By March 1956 John’s condition had stabilised enough for him to return to England, but he was still very ill. There was a problem with flying him back to the UK – commercial aircraft would not take him as they didn’t allow the transportation of the necessary batteries that were needed to keep the iron lung operating. John’s mother had been befriended by an American lady who, when she heard of the problem said not to worry – she had contacts in ‘high places’. Thus it was soon arranged for the American Airforce to fly John to Heathrow Airport, London. From there he was taken to the Fever Unit at the Royal Free Hospital, Hampstead – the nearest unit to his parents’ home which was now in London. He remained very ill for the first two years and was so thin that he was covered back and front with pressure sores.

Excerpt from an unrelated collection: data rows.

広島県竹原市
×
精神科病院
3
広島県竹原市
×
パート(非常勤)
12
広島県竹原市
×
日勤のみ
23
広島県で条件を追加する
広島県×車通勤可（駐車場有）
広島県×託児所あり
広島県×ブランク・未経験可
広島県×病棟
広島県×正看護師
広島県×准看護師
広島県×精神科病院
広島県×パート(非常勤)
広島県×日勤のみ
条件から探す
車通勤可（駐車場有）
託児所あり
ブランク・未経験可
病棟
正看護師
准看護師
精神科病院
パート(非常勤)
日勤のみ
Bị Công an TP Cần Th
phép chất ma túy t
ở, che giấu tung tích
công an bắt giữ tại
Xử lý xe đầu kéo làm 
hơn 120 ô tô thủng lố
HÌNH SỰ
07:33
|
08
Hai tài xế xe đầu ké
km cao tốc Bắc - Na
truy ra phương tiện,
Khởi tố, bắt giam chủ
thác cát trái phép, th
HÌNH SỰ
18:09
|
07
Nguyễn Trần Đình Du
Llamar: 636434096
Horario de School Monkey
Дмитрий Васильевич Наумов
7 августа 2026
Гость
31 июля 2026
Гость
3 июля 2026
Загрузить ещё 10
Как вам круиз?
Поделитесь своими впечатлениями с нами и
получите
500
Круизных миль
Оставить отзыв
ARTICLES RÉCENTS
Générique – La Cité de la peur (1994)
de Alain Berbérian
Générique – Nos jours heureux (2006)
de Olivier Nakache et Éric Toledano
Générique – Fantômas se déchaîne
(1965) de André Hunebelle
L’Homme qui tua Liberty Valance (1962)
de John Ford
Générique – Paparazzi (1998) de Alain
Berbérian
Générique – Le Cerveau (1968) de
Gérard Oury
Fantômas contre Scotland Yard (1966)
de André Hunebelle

After the first two years had passed he was gradually able to take an interest in life again. He was still totally and completely paralysed below his chin and in constant need of the iron lung to maintain his breathing. When the iron lung was opened for nursing purposes, he learnt to use positive pressure through a mouthpiece connected to a pump to maintain his breathing – air was literally pushed intermittently into his lungs. Daily his paralysed limbs would be exercised by a physiotherapist and it was during one of these sessions that he was to learn of the full extent of his fate. No-one had ever told him that his paralysis was permanent and that he would never move again or breathe independently, so one day he asked the physiotherapist which part of him would start moving first when recovery took place. The look of horror on her face made him realise that he had embarrassed her beyond words and he wondered how he could have been so stupid to ask and not to realise his fate. The physiotherapist quickly made an excuse to finish his treatment and the subject was never mentioned - by anyone – ever again.